Opinioni

Progresso tecnico e pregiudizi. Intelligenza artificiale, una svolta che sia per l’uomo

Alberto Contri* mercoledì 4 aprile 2018

Dovevamo aspettare l’improvviso, ma per nulla sorprendente, fallimento della catena di distribuzione Trony (e quelli che si annunciano all’orizzonte) per accorgerci che le applicazioni di straordinarie intuizioni nel campo del commercio online avrebbero finito con l’arricchire solo i loro inventori, distruggendo più posti di lavoro di quelli che creano, come ha rilevato recentemente l’Economic Policy Institute americano?

Ma incombe anche un’altra minaccia: molti dei posti di lavoro creati dai giganti dell’ecommerce, oltre ad essere di scarso livello, sono destinati a essere ben presto occupati da robot, come si evince dalle più recenti soluzioni logistiche già utilizzate nei magazzini del gruppo cinese Alibaba. Più in generale, c’è da chiedersi se lo sviluppo tecnologico e digitale stia andando a vantaggio dell’uomo, o vada solo a vantaggio di quei quattro/cinque miliardari che da soli già possiedono una notevole parte delle ricchezze del mondo.

Appena si fanno queste osservazioni si viene immediatamente tacciati di essere contro il progresso dagli appassionati a oltranza dello sviluppo digitale e dell’intelligenza artificiale (IA). Se è ovvio che il progresso e la ricerca non debbano essere rallentati, è altresì sacrosanto preoccuparsi di un loro eventuale uso maldestro o non utile allo sviluppo dell’umanità.

A proposito di intelligenza artificiale, occorre poi intendersi sul suo significato, perché definirla tale induce a fare grandi confusioni. In realtà, si tratta di potenza di calcolo, che può raggiungere sicuramente vette del tutto inimmaginabili, come dimostra il nuovo supercomputer cinese Sunway TaihuLight, cha ha una capacità di 93 petaflop (vale a dire 93 milioni di miliardi di calcoli a virgola mobile al secondo!). È indubbio che macchine con simili prestazioni schiudano nuovi orizzonti all’impiego dei 'big data' e degli algoritmi, su cui si basano molte delle attuali innovazioni, soprattutto nel marketing e nella comunicazione.

Negli ultimi giorni è apparso però chiaro che proprio un cattivo uso degli algoritmi – definiti da molti una sorta di nuova frontiera – si presta a creare pesanti ingerenze nella gestione di elezioni, violare la privacy delle persone, e provocare guai gravi come i recenti incidenti delle macchine senza pilota, o meno gravi come le improvvise risate notturne dell’assistente virtuale di Amazon.
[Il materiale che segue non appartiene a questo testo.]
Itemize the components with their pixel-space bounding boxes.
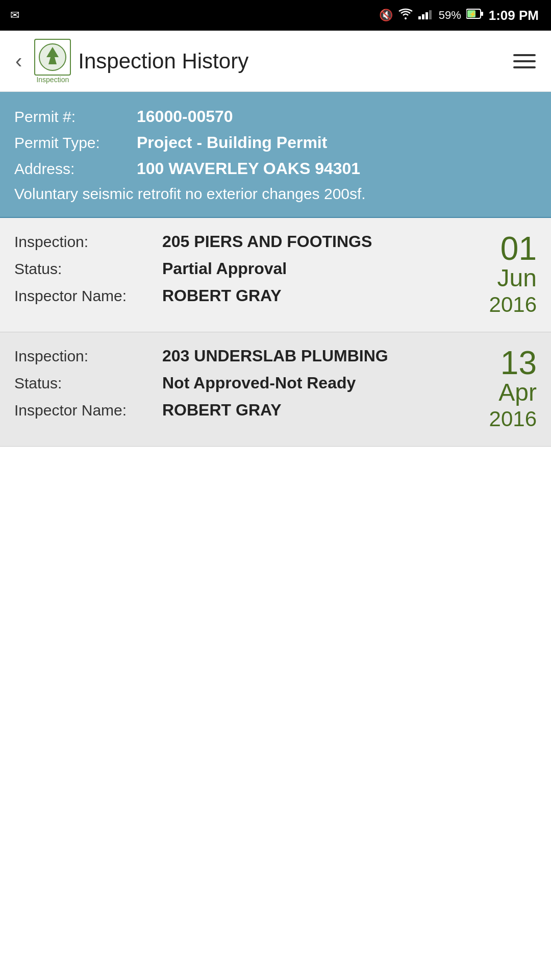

Forse è il caso di pensare a uno sviluppo che non abbia costi insostenibili, anche alla luce del pensiero di uno dei massimi studiosi della trasformazione digitale, David L. Rogers, docente alla Columbia Business School: «La trasformazione digitale non riguarda l’innovazione tecnologica, ma il miglioramento del nostro pensiero strategico».
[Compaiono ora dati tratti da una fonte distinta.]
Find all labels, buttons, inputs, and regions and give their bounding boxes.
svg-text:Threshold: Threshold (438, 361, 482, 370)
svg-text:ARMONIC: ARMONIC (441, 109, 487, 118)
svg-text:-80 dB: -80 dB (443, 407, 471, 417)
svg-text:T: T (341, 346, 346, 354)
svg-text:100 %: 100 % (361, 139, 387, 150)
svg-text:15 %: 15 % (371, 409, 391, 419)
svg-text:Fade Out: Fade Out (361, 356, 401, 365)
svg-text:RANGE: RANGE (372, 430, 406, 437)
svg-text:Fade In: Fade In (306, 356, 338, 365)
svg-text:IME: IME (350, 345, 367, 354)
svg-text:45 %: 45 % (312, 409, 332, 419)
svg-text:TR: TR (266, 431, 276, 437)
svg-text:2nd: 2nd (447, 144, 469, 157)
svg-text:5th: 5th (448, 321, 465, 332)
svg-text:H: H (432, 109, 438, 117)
E di quello di una gloria nazionale della ricerca informatica, Giulia Baccarin, definita la regina italiana degli algoritmi: «Se le macchine sono istruite a pensare senza partire dalla giusta diversità di visione, le macchine alimenteranno le singole prospettive che hanno già imparato, moltiplicandole. Amplificando quindi dei pregiudizi. Il pregiudizio però non è nato con internet, è sempre esistito... oggi però è differente l’intensità che i pregiudizi possono avere grazie ai dati e all’intelligenza artificiale».

È quindi il caso di indirizzare meglio la ricerca, potenziando quella che porta a soluzioni in grado di sostenere l’uomo in tanti campi. E non quelle destinate a prendere il suo posto, come il grande fisico Stephen Hawking da poco scomparso ha sempre temuto e denunciato.